● **Problem details**: Repeat the following data exactly, omitting pictures.

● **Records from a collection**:

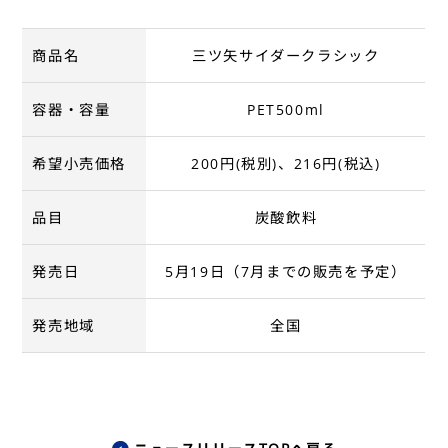
商品名
三ツ矢サイダークラシック
容器・容量
PET500ml
希望小売価格
200円(税別)、216円(税込)
品目
炭酸飲料
発売日
5月19日（7月までの販売を予定）
発売地域
全国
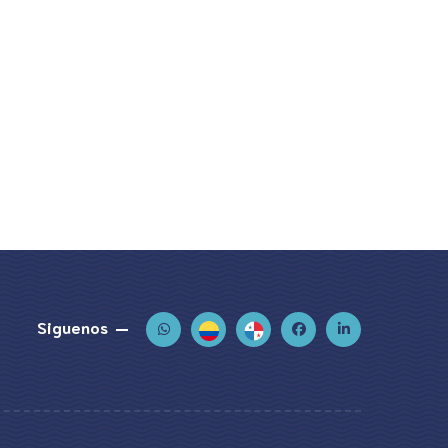
Siguenos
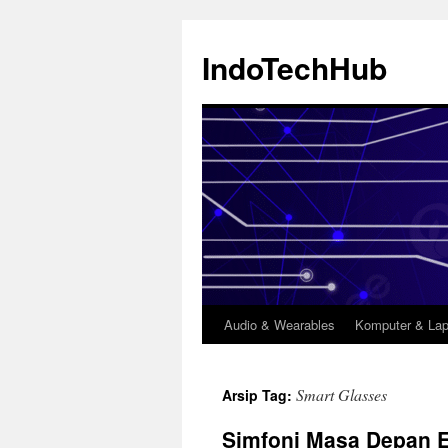
Langsung
ke
IndoTechHub
isi
Audio & Wearables
Komputer & Lap
Smart Glasses
Arsip Tag:
Simfoni Masa Depan E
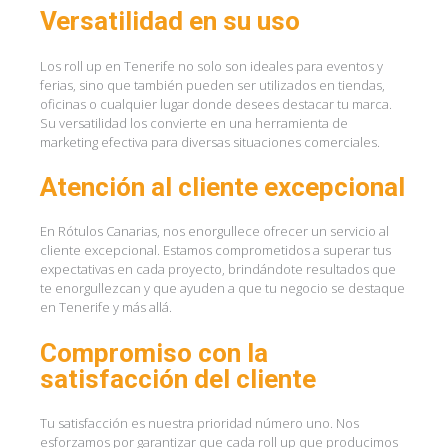
Versatilidad en su uso
Los roll up en Tenerife no solo son ideales para eventos y
ferias, sino que también pueden ser utilizados en tiendas,
oficinas o cualquier lugar donde desees destacar tu marca.
Su versatilidad los convierte en una herramienta de
marketing efectiva para diversas situaciones comerciales.
Atención al cliente excepcional
En Rótulos Canarias, nos enorgullece ofrecer un servicio al
cliente excepcional. Estamos comprometidos a superar tus
expectativas en cada proyecto, brindándote resultados que
te enorgullezcan y que ayuden a que tu negocio se destaque
en Tenerife y más allá.
Compromiso con la
satisfacción del cliente
Tu satisfacción es nuestra prioridad número uno. Nos
esforzamos por garantizar que cada roll up que producimos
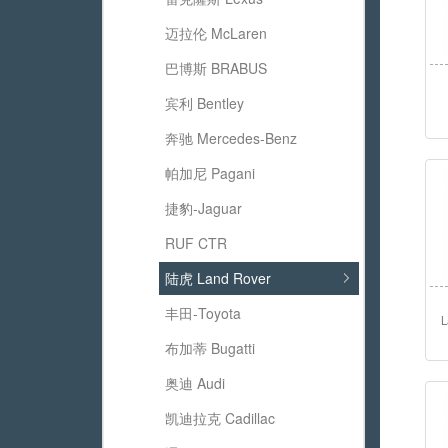
迈拉伦 McLaren
巴博斯 BRABUS
宾利 Bentley
奔驰 Mercedes-Benz
帕加尼 Pagani
捷豹-Jaguar
RUF CTR
陆虎 Land Rover
丰田-Toyota
L
布加蒂 Bugatti
奥迪 Audi
凯迪拉克 Cadillac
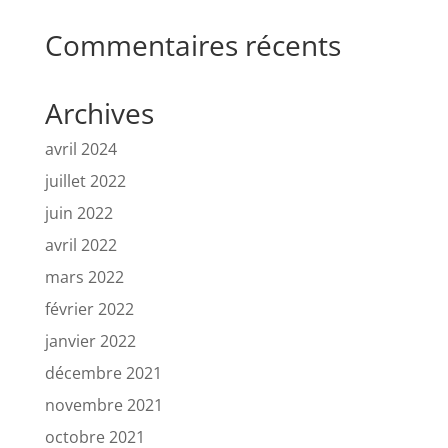
Commentaires récents
Archives
avril 2024
juillet 2022
juin 2022
avril 2022
mars 2022
février 2022
janvier 2022
décembre 2021
novembre 2021
octobre 2021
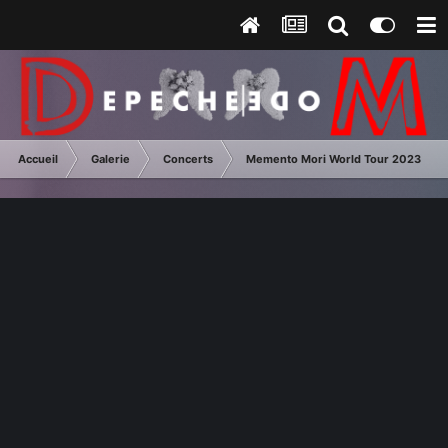
Accueil
Galerie
Concerts
Memento Mori World Tour 2023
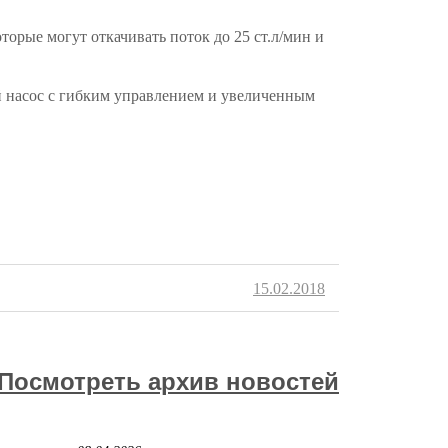
которые могут откачивать поток до 25 ст.л/мин и
 насос с гибким управлением и увеличенным
15.02.2018
Посмотреть архив новостей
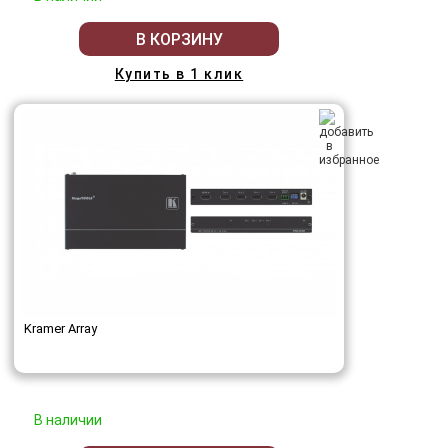
В КОРЗИНУ
Купить в 1 клик
Kramer Array
В наличии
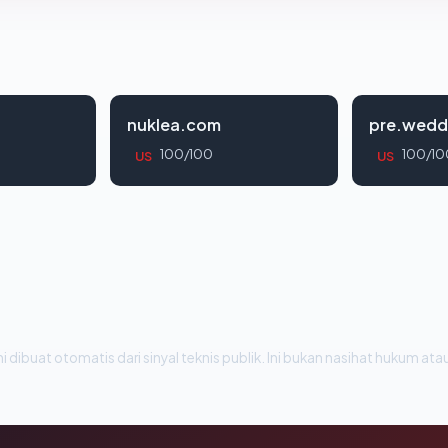
nuklea.com
pre.wedd
100/100
100/10
US
US
i dibuat otomatis dari sinyal teknis publik. Ini bukan nasihat hukum atau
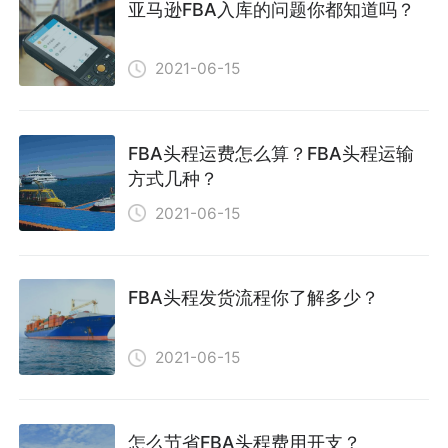
亚马逊FBA入库的问题你都知道吗？
2021-06-15
FBA头程运费怎么算？FBA头程运输
方式几种？
2021-06-15
FBA头程发货流程你了解多少？
2021-06-15
怎么节省FBA头程费用开支？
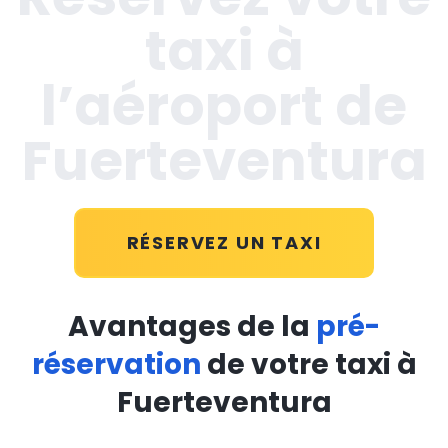
taxi à
l’aéroport de
Fuerteventura
RÉSERVEZ UN TAXI
Avantages de la
pré-
réservation
de votre taxi à
Fuerteventura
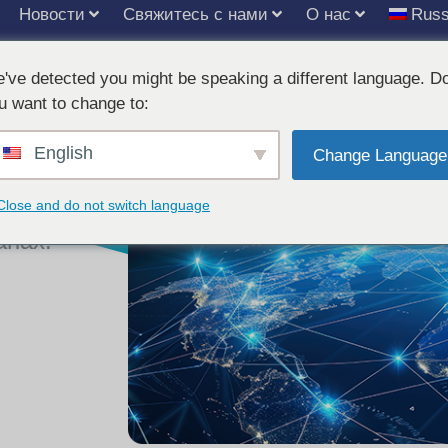
Новости
Свяжитесь с нами
О нас
Russ
ть
've detected you might be speaking a different language. D
u want to change to:
English
Change Language
в
Close and do not switch language
анах.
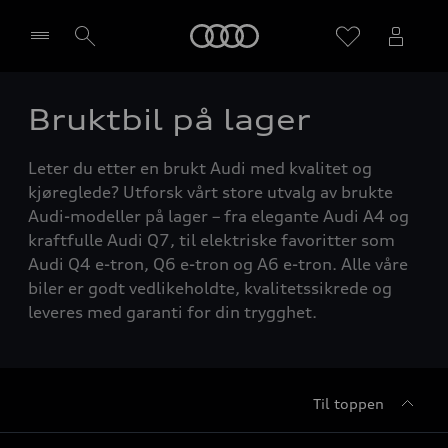
Home
Bruktbil på lager
Velg forhandler
Leter du etter en brukt Audi med kvalitet og
kjøreglede? Utforsk vårt store utvalg av brukte
Audi-modeller på lager – fra elegante Audi A4 og
kraftfulle Audi Q7, til elektriske favoritter som
Audi Q4 e-tron, Q6 e-tron og A6 e-tron. Alle våre
biler er godt vedlikeholdte, kvalitetssikrede og
leveres med garanti for din trygghet.
Til toppen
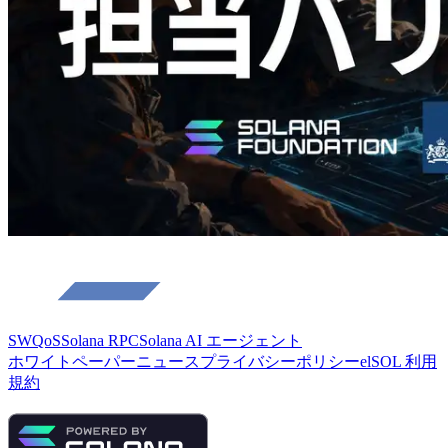
さらに読み込む
SWQoS
Solana RPC
Solana AI エージェント
ホワイトペーパー
ニュース
プライバシーポリシー
elSOL 利用
規約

● **Answer space**:
商品名
三ツ矢サイダークラシック
容器・容量
PET500ml
希望小売価格
200円(税別)、216円(税込)
品目
炭酸飲料
発売日
5月19日（7月までの販売を予定）
発売地域
全国
Siguenos
Langsung
ke
IndoTechHub
isi
Audio & Wearables
Komputer & Lap
Smart Glasses
Arsip Tag:
Simfoni Masa Depan E
Versatilidad en su uso
Los roll up en Tenerife no solo son ideales para eventos y
ferias, sino que también pueden ser utilizados en tiendas,
oficinas o cualquier lugar donde desees destacar tu marca.
Su versatilidad los convierte en una herramienta de
marketing efectiva para diversas situaciones comerciales.
Atención al cliente excepcional
En Rótulos Canarias, nos enorgullece ofrecer un servicio al
cliente excepcional. Estamos comprometidos a superar tus
expectativas en cada proyecto, brindándote resultados que
te enorgullezcan y que ayuden a que tu negocio se destaque
en Tenerife y más allá.
Compromiso con la
satisfacción del cliente
Tu satisfacción es nuestra prioridad número uno. Nos
esforzamos por garantizar que cada roll up que producimos
迈拉伦 McLaren
巴博斯 BRABUS
宾利 Bentley
奔驰 Mercedes-Benz
帕加尼 Pagani
捷豹-Jaguar
RUF CTR
陆虎 Land Rover
丰田-Toyota
L
布加蒂 Bugatti
奥迪 Audi
凯迪拉克 Cadillac
Commentaires récents
Archives
avril 2024
juillet 2022
juin 2022
avril 2022
mars 2022
février 2022
janvier 2022
décembre 2021
novembre 2021
octobre 2021
Accueil
Galerie
Concerts
Memento Mori World Tour 2023
которые могут откачивать поток до 25 ст.л/мин и
 насос с гибким управлением и увеличенным
15.02.2018
Посмотреть архив новостей
В КОРЗИНУ
Купить в 1 клик
Kramer Array
В наличии
nuklea.com
pre.wedd
100/100
100/10
US
US
i dibuat otomatis dari sinyal teknis publik. Ini bukan nasihat hukum atau
亚马逊FBA入库的问题你都知道吗？
2021-06-15
FBA头程运费怎么算？FBA头程运输
方式几种？
2021-06-15
FBA头程发货流程你了解多少？
2021-06-15
怎么节省FBA头程费用开支？
taxi à
l’aéroport de
Fuerteventura
RÉSERVEZ UN TAXI
Avantages de la
pré-
réservation
de votre taxi à
Fuerteventura
Новости
Свяжитесь с нами
О нас
Russ
ть
've detected you might be speaking a different language. D
u want to change to:
English
Change Language
в
Close and do not switch language
анах.
Home
Bruktbil på lager
Velg forhandler
Leter du etter en brukt Audi med kvalitet og
kjøreglede? Utforsk vårt store utvalg av brukte
Audi-modeller på lager – fra elegante Audi A4 og
kraftfulle Audi Q7, til elektriske favoritter som
Audi Q4 e-tron, Q6 e-tron og A6 e-tron. Alle våre
biler er godt vedlikeholdte, kvalitetssikrede og
leveres med garanti for din trygghet.
Til toppen
さらに読み込む
SWQoS
Solana RPC
Solana AI エージェント
ホワイトペーパー
ニュース
プライバシーポリシー
elSOL 利用
規約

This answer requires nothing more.